Comme de nombreux évènements attendus par le public, Rues & Cies revient à Épinal dans sa formule initiale les 10, 11 et 12 juin. À la tête de la programmation, Isabelle Sartori, directrice du festival organisé par la Ville d’Épinal, présente cet évènement gratuit pas comme les autres, et cela à bien des titres, car c’est à Épinal que le genre a vu le jour en 1984.
Sans cesse renouvelé, toujours prêt à accepter l’imprévisible et les caprices météorologiques, le spectacle de rue est une manifestation très différente du spectacle de scène. Un exercice particulier de A à Z. Écriture, mise en scène et représentations sont à chaque fois remodelées pour s’ajuster, ou se reformuler, dans un contexte inédit. De là naît cette spontanéité, cette communion et cette liberté de voir, ou pas, l’une des
137 représentations que propose la 39e édition.

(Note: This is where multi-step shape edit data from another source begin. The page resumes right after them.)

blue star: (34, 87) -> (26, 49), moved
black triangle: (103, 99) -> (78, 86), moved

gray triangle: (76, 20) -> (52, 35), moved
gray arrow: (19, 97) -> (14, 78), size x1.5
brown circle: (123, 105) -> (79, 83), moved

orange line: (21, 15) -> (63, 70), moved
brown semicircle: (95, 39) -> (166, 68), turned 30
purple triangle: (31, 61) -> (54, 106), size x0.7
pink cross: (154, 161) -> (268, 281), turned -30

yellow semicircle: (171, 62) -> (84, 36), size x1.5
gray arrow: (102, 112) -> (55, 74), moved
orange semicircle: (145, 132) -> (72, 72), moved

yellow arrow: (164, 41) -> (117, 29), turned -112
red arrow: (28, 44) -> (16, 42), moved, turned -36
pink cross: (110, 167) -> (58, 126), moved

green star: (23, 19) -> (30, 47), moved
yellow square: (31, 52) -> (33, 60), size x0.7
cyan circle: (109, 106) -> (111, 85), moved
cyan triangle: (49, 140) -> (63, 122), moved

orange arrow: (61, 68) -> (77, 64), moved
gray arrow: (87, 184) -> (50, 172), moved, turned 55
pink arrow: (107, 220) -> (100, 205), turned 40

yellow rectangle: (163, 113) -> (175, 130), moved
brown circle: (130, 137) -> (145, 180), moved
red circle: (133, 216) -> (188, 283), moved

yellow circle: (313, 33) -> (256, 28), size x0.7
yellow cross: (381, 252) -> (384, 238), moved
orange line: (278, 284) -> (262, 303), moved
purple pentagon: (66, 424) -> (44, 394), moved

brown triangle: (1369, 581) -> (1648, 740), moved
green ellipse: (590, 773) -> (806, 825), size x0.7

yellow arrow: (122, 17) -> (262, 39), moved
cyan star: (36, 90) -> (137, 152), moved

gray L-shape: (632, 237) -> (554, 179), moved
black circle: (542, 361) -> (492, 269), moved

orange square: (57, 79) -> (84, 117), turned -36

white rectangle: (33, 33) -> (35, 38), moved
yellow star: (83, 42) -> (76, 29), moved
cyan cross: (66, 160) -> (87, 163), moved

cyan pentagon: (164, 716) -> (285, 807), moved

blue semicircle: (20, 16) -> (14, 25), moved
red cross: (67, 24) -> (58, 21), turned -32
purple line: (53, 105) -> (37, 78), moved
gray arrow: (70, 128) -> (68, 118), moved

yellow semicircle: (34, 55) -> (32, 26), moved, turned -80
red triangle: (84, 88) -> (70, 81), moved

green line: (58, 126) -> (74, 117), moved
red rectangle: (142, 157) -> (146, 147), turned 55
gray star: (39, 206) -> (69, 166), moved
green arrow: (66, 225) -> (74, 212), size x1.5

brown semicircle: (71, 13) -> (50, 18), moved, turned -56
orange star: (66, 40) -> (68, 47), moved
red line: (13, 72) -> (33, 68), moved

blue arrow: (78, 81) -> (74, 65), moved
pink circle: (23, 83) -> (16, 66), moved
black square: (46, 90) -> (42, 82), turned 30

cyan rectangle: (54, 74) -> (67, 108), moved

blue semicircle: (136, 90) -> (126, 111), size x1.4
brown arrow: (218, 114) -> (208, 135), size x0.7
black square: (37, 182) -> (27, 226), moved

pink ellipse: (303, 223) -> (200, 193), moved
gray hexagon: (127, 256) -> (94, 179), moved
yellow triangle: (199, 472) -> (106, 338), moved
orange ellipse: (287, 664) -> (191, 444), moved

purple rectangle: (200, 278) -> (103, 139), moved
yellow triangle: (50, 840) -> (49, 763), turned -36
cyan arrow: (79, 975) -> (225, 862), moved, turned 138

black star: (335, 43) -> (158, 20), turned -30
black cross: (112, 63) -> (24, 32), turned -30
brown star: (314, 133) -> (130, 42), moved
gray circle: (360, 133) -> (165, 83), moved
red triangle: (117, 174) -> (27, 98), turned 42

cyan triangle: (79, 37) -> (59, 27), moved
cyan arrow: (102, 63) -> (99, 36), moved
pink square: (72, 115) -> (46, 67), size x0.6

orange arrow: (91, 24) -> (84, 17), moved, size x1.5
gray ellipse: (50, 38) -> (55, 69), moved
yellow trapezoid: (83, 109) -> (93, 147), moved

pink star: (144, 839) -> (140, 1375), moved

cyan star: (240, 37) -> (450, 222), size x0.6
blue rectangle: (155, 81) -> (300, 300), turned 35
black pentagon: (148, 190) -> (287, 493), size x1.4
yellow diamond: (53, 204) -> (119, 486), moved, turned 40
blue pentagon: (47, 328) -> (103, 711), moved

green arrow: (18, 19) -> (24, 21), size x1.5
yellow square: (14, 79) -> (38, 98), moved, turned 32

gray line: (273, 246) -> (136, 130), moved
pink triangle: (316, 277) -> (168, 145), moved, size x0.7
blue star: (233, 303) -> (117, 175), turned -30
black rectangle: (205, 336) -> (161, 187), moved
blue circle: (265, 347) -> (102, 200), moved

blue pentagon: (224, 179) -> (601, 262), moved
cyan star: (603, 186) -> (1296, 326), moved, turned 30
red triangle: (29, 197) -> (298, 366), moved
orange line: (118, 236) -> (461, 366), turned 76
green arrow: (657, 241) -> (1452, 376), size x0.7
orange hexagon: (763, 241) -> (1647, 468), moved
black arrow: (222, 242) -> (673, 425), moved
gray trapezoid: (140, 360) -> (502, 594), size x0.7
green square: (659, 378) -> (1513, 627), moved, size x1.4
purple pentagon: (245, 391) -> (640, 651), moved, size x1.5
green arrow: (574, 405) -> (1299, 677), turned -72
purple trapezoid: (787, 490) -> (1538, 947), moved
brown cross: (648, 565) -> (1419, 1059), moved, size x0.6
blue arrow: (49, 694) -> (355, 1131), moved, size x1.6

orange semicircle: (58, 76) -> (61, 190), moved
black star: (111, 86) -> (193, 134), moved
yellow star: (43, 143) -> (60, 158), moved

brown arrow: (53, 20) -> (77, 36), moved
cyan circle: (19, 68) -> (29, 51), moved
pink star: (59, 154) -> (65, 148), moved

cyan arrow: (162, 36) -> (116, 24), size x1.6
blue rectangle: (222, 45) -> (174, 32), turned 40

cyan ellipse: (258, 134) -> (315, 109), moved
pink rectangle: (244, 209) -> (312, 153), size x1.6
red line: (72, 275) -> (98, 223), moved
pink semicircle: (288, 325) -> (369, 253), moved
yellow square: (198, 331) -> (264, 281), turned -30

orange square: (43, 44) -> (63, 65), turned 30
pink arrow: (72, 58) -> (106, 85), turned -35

« Dans la rue, il y a une connivence avec l’autre qui, lui aussi est dans le public. Il y a aussi des codes, car pour voir un spectacle dans de bonnes conditions il faut venir 30 minutes avant pour être sûr d’avoir une place (ça fait partie du jeu). Alors forcément on discute avec ses voisins et cela crée des liens » explique Isabelle Sartori. Un petit monde qui prend place avec savoir-vivre, c’est à dire en respectant les règles de la rue : la formation en gradin, le port du parapluie près de la tête et le portable sur silencieux de manière à respecter les autres spectateurs et les artistes venus installer une scène imaginaire pour les embarquer dans leur univers.
Car, pour Isabelle Sartori, « ce qui est important dans le festival de rue, c’est de retrouver le plaisir d’être ensemble et de partager la scène ensemble. Cette année, on revient à une situation d’avant Covid et il est vraiment important d’avoir cela à l’esprit, pour nous et pour les artistes du spectacle vivant. »
Toutes les formes des arts seront dans la rue
Cette année encore, des pleurs aux éclats de rires, toute la palette des émotions parcourra de frissons les rues et les places d’Épinal. « Toutes les formes de spectacles de rue seront représentées. Le théâtre sera bien servi avec des textes qui résonnent, comme Les Batteurs de pavés et leur Richard III ou le pouvoir fou, la Cie Bruitquicourt et Amphitryon tu perds ton sang froid, ou les Belges des Royales marionnettes. » Isabelle Sartori nous promet de l’ambiance et des sujets décalés, voire un brin corrosifs.
Côté musique, en fixe et en déambulation, Electro de rue, une fanfare électro-Jazz, et Radio Kaizman au son jazz hip-hop à tendance psychédélique, réveilleront les articulations des festivaliers. À la croisée des genres, la compagnie Adada présente An Apple, A Day, qui fait l’objet d’une installation visible tout le week-end et d’un spectacle original de Fanny Lecoust.Poésie, mémoire et histoire s’égrainent au rythme des 13 000 pommes que compte sa scénographie.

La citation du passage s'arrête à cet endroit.